In a poetry reading, pursuing a distraction can be a kindness. Looking away, listening for room tone rather than to the speaker’s words — these are ways of granting the poet reprieve from judgment. But when watching a film, the camera controls where you gaze, and sound design limits the audible disturbances. Ultimately, this is the undoing of “Summertime,” a movie that uses spoken word poetry as its guiding light. The direction limits, rather than expands the words of its performer-poets.

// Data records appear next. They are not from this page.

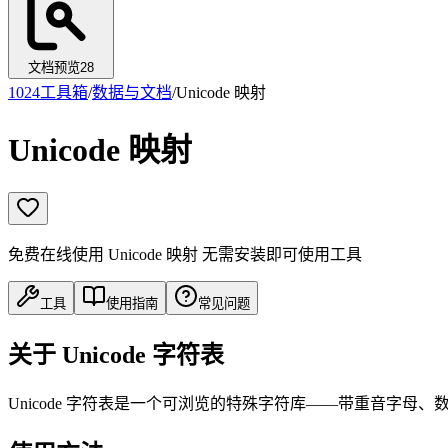
文档预览
28
1024工具箱
/
数据与文档
/
Unicode 映射
Unicode 映射
免费在线使用 Unicode 映射 无需安装即可使用工具
工具
使用指南
常见问题
关于 Unicode 字符表
Unicode 字符表是一个可浏览的特殊字符库——带重音字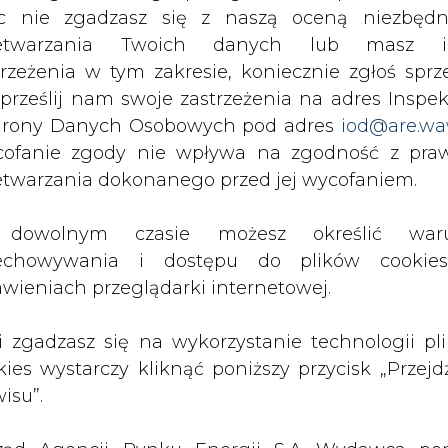
c nie zgadzasz się z naszą oceną niezbędn
kres 36 miesięcy od dnia podpisania umów i wy
zetwarzania Twoich danych lub masz i
– czytamy w komunikacie.
trzeżenia w tym zakresie, koniecznie zgłoś sprz
 prześlij nam swoje zastrzeżenia na adres Inspek
okonywane w złotych, przy czym wartość nomin
rony Danych Osobowych pod adres
iod@are.wa
ła też spółka.
ofanie zgody nie wpływa na zgodność z pr
etwarzania dokonanego przed jej wycofaniem.
rentowność gwarantowaną, określoną jako s
ną" – czytamy dalej.
dowolnym czasie możesz określić waru
echowywania i dostępu do plików cooki
ogram emisji obligacji ma przekraczać wartość 6,3
awieniach przeglądarki internetowej.
isji obligacji. W lipcu wiceprezes mówił, że PGE
ząco powyżej 500 mln euro, czyli powyżej 2 mld z
li zgadzasz się na wykorzystanie technologii pl
Artykuł powstał bez wsparcia narzędzi sztucznej
kies wystarczy kliknąć poniższy przycisk „Przejd
inteligencji. Wydawca portalu CIRE zgadza się na włącz
isu”.
publikacji do szkoleń treningowych LLM.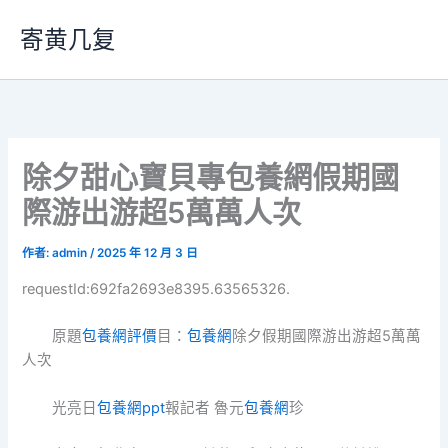
跳
寄黄几复
至
主
要
內
容
除夕甜心寶貝專包養網假期國
際游出游超5萬萬人次
作者:
admin
/
2025 年 12 月 3 日
requestId:692fa2693e8395.63565326.
原題
包養網評價
目：
包養網
除夕假期國際游出游超5萬萬
人次
光亮日
包養網ppt
報記者 魯元
包養網
珍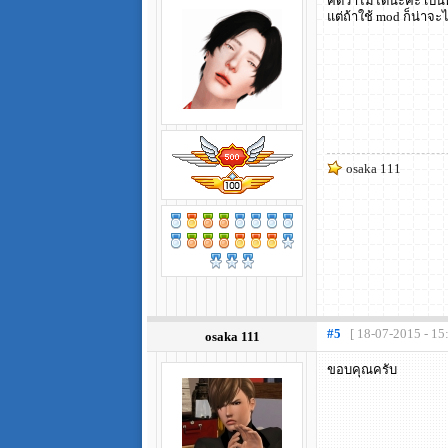
คิดว่าไม่ได้นะคะ เป็น
แต่ถ้าใช้ mod ก็น่าจะ
osaka 111
#5
[ 18-07-2015 - 15
osaka 111
ขอบคุณครับ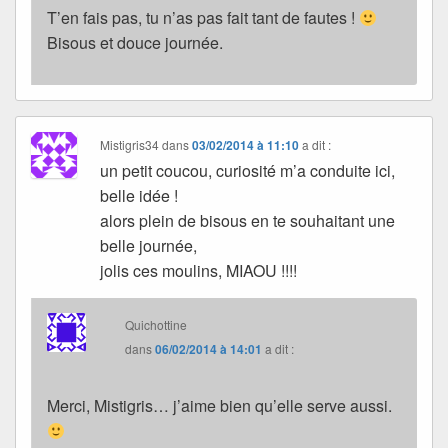
T’en fais pas, tu n’as pas fait tant de fautes !
Bisous et douce journée.
Mistigris34
dans
03/02/2014 à 11:10
a dit :
un petit coucou, curiosité m’a conduite ici,
belle idée !
alors plein de bisous en te souhaitant une
belle journée,
jolis ces moulins, MIAOU !!!!
Quichottine
dans
06/02/2014 à 14:01
a dit :
Merci, Mistigris… j’aime bien qu’elle serve aussi.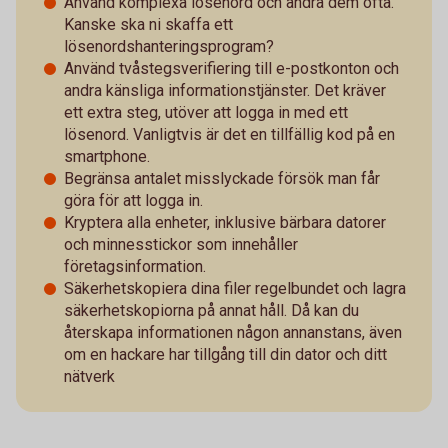
Använd komplexa lösenord och ändra dem ofta.
Kanske ska ni skaffa ett
lösenordshanteringsprogram?
Använd tvåstegsverifiering till e-postkonton och
andra känsliga informationstjänster. Det kräver
ett extra steg, utöver att logga in med ett
lösenord. Vanligtvis är det en tillfällig kod på en
smartphone.
Begränsa antalet misslyckade försök man får
göra för att logga in.
Kryptera alla enheter, inklusive bärbara datorer
och minnesstickor som innehåller
företagsinformation.
Säkerhetskopiera dina filer regelbundet och lagra
säkerhetskopiorna på annat håll. Då kan du
återskapa informationen någon annanstans, även
om en hackare har tillgång till din dator och ditt
nätverk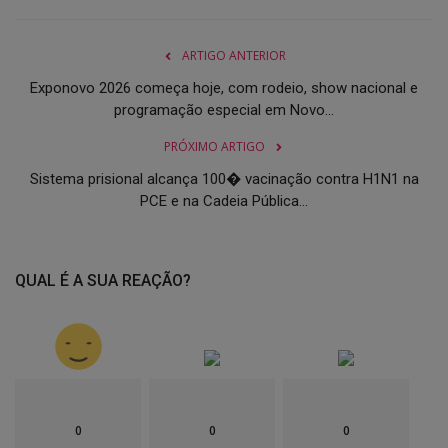
ARTIGO ANTERIOR
Exponovo 2026 começa hoje, com rodeio, show nacional e
programação especial em Novo...
PRÓXIMO ARTIGO
Sistema prisional alcança 100� vacinação contra H1N1 na
PCE e na Cadeia Pública...
QUAL É A SUA REAÇÃO?
0
0
0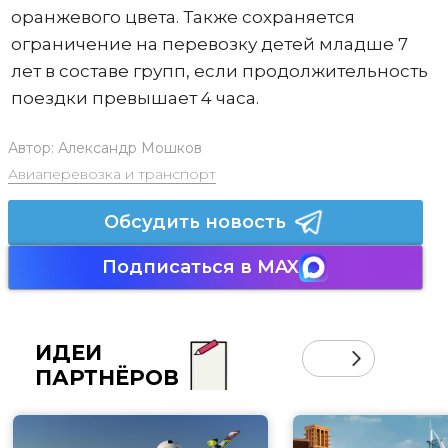
оранжевого цвета. Также сохраняется
ограничение на перевозку детей младше 7
лет в составе групп, если продолжительность
поездки превышает 4 часа.
Автор:
Александр Мошков
Авиаперевозка и транспорт
Обсудить новость
Подписаться в MAX
ИДЕИ
ПАРТНЁРОВ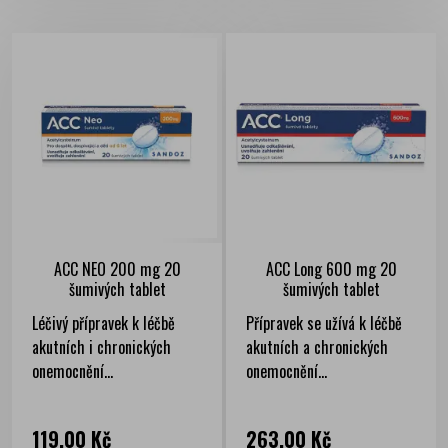
ACC NEO 200 mg 20
ACC Long 600 mg 20
šumivých tablet
šumivých tablet
Léčivý přípravek k léčbě
Přípravek se užívá k léčbě
akutních i chronických
akutních a chronických
onemocnění...
onemocnění...
Cena
Cena
119,00 Kč
263,00 Kč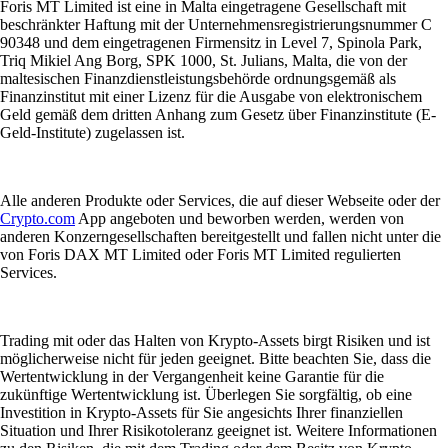
Foris MT Limited ist eine in Malta eingetragene Gesellschaft mit
beschränkter Haftung mit der Unternehmensregistrierungsnummer C
90348 und dem eingetragenen Firmensitz in Level 7, Spinola Park,
Triq Mikiel Ang Borg, SPK 1000, St. Julians, Malta, die von der
maltesischen Finanzdienstleistungsbehörde ordnungsgemäß als
Finanzinstitut mit einer Lizenz für die Ausgabe von elektronischem
Geld gemäß dem dritten Anhang zum Gesetz über Finanzinstitute (E-
Geld-Institute) zugelassen ist.
Alle anderen Produkte oder Services, die auf dieser Webseite oder der
Crypto.com
App angeboten und beworben werden, werden von
anderen Konzerngesellschaften bereitgestellt und fallen nicht unter die
von Foris DAX MT Limited oder Foris MT Limited regulierten
Services.
Trading mit oder das Halten von Krypto-Assets birgt Risiken und ist
möglicherweise nicht für jeden geeignet. Bitte beachten Sie, dass die
Wertentwicklung in der Vergangenheit keine Garantie für die
zukünftige Wertentwicklung ist. Überlegen Sie sorgfältig, ob eine
Investition in Krypto-Assets für Sie angesichts Ihrer finanziellen
Situation und Ihrer Risikotoleranz geeignet ist. Weitere Informationen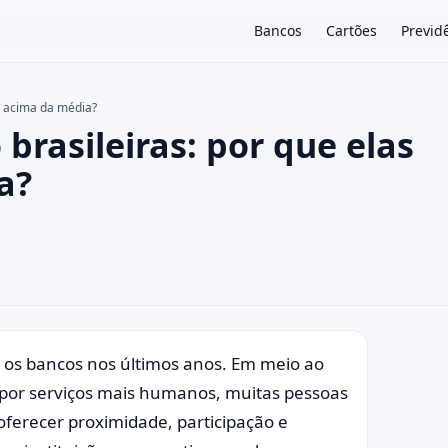
Bancos
Cartões
Previd
m acima da média?
brasileiras: por que elas
×
a?
 os bancos nos últimos anos. Em meio ao
 por serviços mais humanos, muitas pessoas
oferecer proximidade, participação e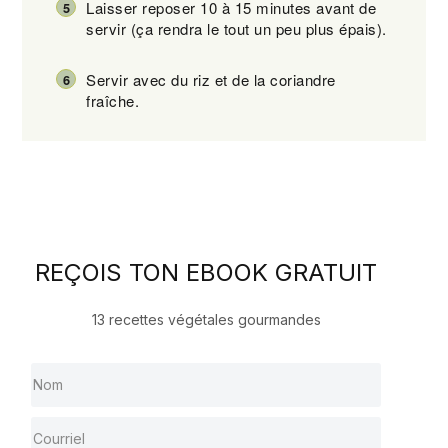
Laisser reposer 10 à 15 minutes avant de
servir (ça rendra le tout un peu plus épais).
Servir avec du riz et de la coriandre
fraîche.
REÇOIS TON EBOOK GRATUIT
13 recettes végétales gourmandes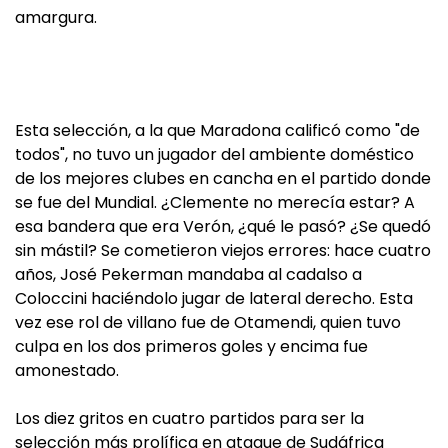
amargura.
Esta selección, a la que Maradona calificó como "de
todos", no tuvo un jugador del ambiente doméstico
de los mejores clubes en cancha en el partido donde
se fue del Mundial. ¿Clemente no merecía estar? A
esa bandera que era Verón, ¿qué le pasó? ¿Se quedó
sin mástil? Se cometieron viejos errores: hace cuatro
años, José Pekerman mandaba al cadalso a
Coloccini haciéndolo jugar de lateral derecho. Esta
vez ese rol de villano fue de Otamendi, quien tuvo
culpa en los dos primeros goles y encima fue
amonestado.
Los diez gritos en cuatro partidos para ser la
selección más prolífica en ataque de Sudáfrica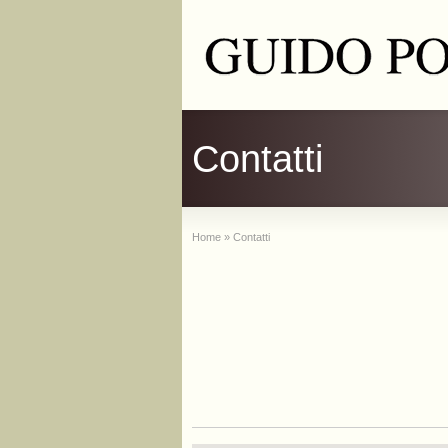
Contatti
Home
»
Contatti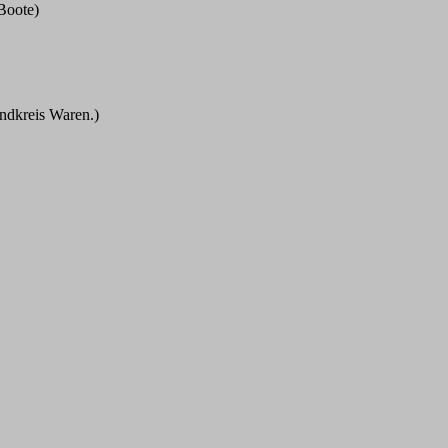
Boote)
ndkreis Waren.)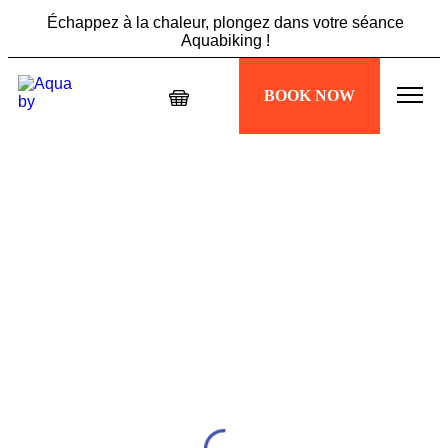
Échappez à la chaleur, plongez dans votre séance
Aquabiking !
Ne manquez pas l'offre Summer Vibes : 5 sessions à 89€,
BOOK NOW
profitez-en maintenant !
Échappez à la chaleur, plongez dans votre séance
Aquabiking !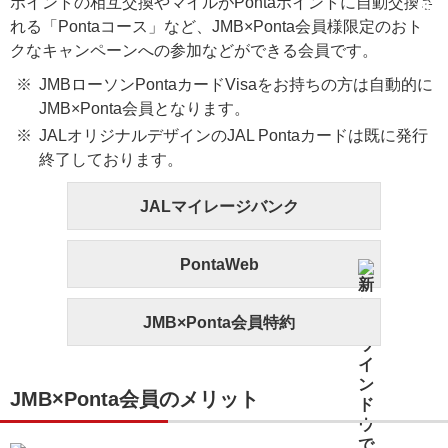
ポイントの相互交換やマイルがPontaポイントに自動交換さ
れる「Pontaコース」など、JMB×Ponta会員様限定のおト
クなキャンペーンへの参加などができる会員です。
JMBローソンPontaカードVisaをお持ちの方は自動的に
JMB×Ponta会員となります。
JALオリジナルデザインのJAL Pontaカードは既に発行
終了しております。
JALマイレージバンク
PontaWeb
JMB×Ponta会員特約
JMB×Ponta会員のメリット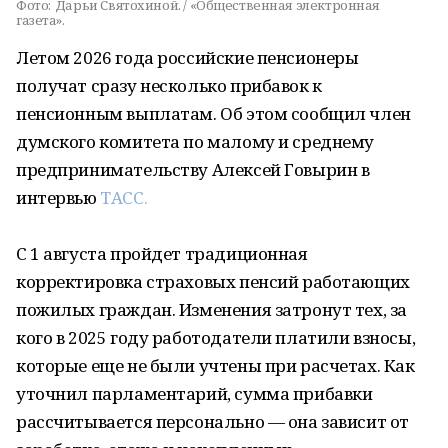
Фото:
Дарьи Святохиной. / «Общественная электронная
газета».
Летом 2026 года российские пенсионеры
получат сразу несколько прибавок к
пенсионным выплатам. Об этом сообщил член
думского комитета по малому и среднему
предпринимательству Алексей Говырин в
интервью
ТАСС.
С 1 августа пройдет традиционная
корректировка страховых пенсий работающих
пожилых граждан. Изменения затронут тех, за
кого в 2025 году работодатели платили взносы,
которые еще не были учтены при расчетах. Как
уточнил парламентарий, сумма прибавки
рассчитывается персонально — она зависит от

The director Carlos López Estrada works with contemporary poets to present a semi-fictional portrait of Los Angeles. The story draws inspiration from the Richard Linklater movie, “Slacker” — here, strangers cross paths momentarily and the camera transitions to new characters with each coincidental meeting. There are some recurring figures, like Tyris (Tyris Winter), a young man who posts Yelp reviews of the city’s restaurants, but most of the stories come and go quickly. The camera only stops long enough for its new subject to enter a recitation.
The most successful sequences are the ones that find new ways of illustrating the meaning of a poem besides lingering on the face of the performer uttering purposefully syncopated and painstakingly intonated lines. A dance sequence in a parking lot demonstrates a fantasy of freedom with greater vitality than even the most animated speaker is able to muster. Some of the film’s most moving lines are spoken over a radio at a Korean restaurant. The new rhythm provided by a different language breaks up the film’s more predictable patterns of verses, and the broadcast from afar grants both the audience and characters room for imagination — a quality that unfortunately feels in short supply.
Rated R. Running time: 1 hour 35 minutes. In theaters.